Sort by: Most helpful
  1. Jeff Bailey 1 Reputation point
    2021-10-28T12:58:28.847+00:00

    Thank you so much for your quick response. To clarify, the actual .py script is inconsequential. I pulled the sample one I am using from the spark samples just to eliminate any of my code from the equation.
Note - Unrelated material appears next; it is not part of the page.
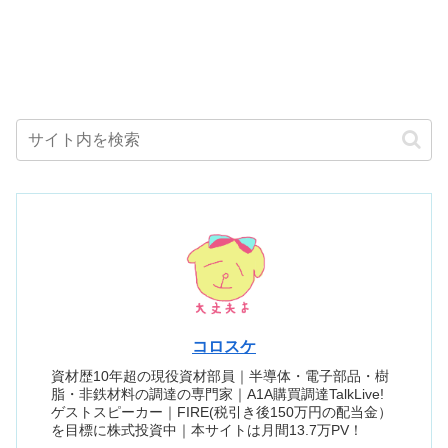
コロスケ
資材歴10年超の現役資材部員｜半導体・電子部品・樹
脂・非鉄材料の調達の専門家｜A1A購買調達TalkLive!
ゲストスピーカー｜FIRE(税引き後150万円の配当金）
を目標に株式投資中｜本サイトは月間13.7万PV！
Here is the stderr results for both:

    version 8.3:
    144621-image.png
    144585-image.png

    OpenJDK 64-Bit Server VM warning: ignoring option MaxPermSize=512m; support was removed in 8.0
    Warning: Ignoring non-Spark config property: libraryDownload.sleepIntervalSeconds
    Warning: Ignoring non-Spark config property: libraryDownload.timeoutSeconds
    Warning: Ignoring non-Spark config property: eventLog.rolloverIntervalSeconds
    Ivy Default Cache set to: /root/.ivy2/cache
    The jars for the packages stored in: /root/.ivy2/jars
    com.databricks#spark-xml_2.12 added as a dependency
    :: resolving dependencies :: org.apache.spark#spark-submit-parent-f55831a4-b299-495a-afee-f856d80be4cf;1.0
    confs: [default]
    found com.databricks#spark-xml_2.12;0.5.0 in central
    downloading https://repo1.maven.org/maven2/com/databricks/spark-xml_2.12/0.5.0/spark-xml_2.12-0.5.0.jar ...
    [SUCCESSFUL ] com.databricks#spark-xml_2.12;0.5.0!spark-xml_2.12.jar (20ms)
    :: resolution report :: resolve 457ms :: artifacts dl 22ms
    :: modules in use:
    com.databricks#spark-xml_2.12;0.5.0 from central in [default]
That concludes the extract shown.